Structured page parsing data
---
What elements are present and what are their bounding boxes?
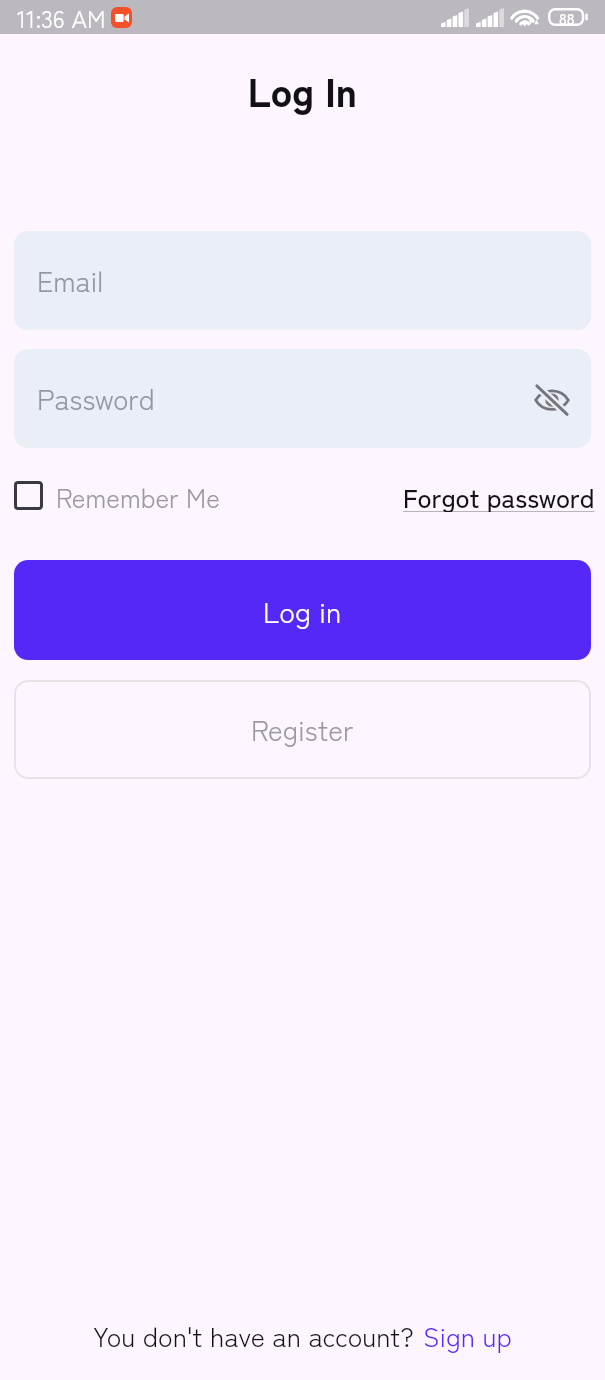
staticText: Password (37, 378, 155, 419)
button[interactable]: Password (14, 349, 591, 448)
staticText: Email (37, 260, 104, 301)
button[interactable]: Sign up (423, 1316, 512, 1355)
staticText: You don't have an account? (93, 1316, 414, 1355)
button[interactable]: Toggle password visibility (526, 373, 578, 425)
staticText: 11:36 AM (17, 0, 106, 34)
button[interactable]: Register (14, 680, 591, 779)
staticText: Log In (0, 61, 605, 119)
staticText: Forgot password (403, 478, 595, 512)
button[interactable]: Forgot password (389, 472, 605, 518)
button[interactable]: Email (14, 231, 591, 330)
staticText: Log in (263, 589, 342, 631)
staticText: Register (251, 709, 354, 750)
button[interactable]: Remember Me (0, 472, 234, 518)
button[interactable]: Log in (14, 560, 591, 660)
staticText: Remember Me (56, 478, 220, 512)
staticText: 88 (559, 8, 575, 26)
---
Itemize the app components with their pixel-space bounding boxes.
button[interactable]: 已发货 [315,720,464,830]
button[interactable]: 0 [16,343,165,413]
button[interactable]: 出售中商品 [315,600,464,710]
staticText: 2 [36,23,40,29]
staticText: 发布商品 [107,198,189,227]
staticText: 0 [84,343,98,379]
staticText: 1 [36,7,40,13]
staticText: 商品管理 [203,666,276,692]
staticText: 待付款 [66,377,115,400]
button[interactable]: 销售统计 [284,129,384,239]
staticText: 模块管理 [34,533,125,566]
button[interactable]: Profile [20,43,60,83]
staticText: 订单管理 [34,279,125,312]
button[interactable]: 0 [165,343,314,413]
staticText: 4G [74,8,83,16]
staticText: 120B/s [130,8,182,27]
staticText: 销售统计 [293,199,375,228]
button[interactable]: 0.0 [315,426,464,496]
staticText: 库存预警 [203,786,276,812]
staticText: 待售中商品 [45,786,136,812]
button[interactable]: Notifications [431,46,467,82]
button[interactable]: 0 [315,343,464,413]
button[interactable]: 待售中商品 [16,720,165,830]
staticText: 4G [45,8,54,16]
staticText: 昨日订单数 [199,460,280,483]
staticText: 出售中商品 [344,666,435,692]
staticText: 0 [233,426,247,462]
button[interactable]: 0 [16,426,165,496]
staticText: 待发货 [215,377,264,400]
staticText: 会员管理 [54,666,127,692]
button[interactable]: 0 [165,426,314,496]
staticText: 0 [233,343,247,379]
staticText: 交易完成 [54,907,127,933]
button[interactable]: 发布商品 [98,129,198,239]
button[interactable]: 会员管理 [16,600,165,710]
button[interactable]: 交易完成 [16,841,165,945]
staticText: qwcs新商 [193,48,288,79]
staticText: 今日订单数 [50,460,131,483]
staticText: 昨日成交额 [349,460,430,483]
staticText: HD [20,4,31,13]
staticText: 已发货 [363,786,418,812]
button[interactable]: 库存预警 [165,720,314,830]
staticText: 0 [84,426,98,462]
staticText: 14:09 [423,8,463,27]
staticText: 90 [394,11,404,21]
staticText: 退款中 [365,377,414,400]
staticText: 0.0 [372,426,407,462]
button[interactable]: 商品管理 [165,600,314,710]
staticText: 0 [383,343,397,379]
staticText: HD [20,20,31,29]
---
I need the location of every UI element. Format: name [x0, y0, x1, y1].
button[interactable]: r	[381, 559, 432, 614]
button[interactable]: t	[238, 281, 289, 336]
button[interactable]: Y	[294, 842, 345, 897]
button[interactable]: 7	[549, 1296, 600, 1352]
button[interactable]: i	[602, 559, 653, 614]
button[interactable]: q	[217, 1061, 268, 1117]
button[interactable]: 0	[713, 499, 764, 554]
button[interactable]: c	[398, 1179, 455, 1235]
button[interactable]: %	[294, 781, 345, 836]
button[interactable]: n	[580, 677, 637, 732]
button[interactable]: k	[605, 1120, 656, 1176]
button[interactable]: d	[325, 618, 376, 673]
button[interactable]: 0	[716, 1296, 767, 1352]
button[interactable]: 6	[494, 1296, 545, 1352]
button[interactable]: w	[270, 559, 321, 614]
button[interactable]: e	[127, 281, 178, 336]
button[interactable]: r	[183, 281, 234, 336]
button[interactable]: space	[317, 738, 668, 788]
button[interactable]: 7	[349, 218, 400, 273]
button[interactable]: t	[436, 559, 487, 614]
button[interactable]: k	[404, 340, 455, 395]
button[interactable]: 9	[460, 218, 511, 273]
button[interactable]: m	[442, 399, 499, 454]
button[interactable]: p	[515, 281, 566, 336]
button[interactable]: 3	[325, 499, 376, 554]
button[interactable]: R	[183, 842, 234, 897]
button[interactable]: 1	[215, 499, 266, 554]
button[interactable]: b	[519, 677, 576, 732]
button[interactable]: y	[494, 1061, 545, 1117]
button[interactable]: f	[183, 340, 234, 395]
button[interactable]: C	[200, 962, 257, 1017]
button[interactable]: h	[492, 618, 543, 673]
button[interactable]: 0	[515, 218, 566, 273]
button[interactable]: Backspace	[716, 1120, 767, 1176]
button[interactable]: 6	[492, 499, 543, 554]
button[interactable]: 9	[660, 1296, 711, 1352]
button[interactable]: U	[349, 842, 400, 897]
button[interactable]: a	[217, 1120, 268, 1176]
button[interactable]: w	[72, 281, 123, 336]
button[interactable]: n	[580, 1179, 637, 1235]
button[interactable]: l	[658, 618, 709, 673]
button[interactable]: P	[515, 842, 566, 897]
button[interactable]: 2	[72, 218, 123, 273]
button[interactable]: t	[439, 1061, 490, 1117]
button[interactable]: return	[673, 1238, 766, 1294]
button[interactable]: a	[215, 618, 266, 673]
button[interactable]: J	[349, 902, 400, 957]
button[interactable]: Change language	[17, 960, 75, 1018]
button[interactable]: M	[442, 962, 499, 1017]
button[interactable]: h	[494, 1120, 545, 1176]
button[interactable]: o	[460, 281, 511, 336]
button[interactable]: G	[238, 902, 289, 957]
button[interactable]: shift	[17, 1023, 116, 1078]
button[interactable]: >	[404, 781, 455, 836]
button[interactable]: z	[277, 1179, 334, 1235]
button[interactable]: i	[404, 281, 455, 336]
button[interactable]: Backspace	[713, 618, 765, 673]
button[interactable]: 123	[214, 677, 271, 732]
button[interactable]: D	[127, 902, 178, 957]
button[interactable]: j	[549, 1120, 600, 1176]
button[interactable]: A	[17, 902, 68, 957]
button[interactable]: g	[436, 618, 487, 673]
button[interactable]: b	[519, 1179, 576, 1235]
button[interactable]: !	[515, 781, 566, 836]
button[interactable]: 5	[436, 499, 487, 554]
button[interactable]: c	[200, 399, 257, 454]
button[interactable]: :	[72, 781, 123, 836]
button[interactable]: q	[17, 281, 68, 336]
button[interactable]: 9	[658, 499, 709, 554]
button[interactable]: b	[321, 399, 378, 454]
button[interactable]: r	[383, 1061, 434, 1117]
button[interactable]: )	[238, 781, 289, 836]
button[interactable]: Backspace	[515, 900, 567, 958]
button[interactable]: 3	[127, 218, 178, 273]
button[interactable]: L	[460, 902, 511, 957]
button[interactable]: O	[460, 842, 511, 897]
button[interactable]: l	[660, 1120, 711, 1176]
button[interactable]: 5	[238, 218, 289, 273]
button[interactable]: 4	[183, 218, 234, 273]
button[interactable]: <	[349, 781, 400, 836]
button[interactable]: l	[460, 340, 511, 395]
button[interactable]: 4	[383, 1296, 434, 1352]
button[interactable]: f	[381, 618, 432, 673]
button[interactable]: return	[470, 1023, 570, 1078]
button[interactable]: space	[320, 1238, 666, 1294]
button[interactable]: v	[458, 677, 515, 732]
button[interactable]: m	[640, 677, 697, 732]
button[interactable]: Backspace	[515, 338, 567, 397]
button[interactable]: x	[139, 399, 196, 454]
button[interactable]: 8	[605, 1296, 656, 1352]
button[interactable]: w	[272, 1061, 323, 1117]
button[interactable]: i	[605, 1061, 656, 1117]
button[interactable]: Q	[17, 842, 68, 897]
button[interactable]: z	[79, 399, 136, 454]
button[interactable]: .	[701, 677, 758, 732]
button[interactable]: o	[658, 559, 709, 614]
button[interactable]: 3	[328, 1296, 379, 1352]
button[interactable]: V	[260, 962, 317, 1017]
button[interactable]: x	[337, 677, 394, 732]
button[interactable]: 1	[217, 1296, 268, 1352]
---
• **EXERCISE DIRECTIONS**
Among the lines above, please count those that contain the string "their" and write the number by itself.

• **RESULT**
2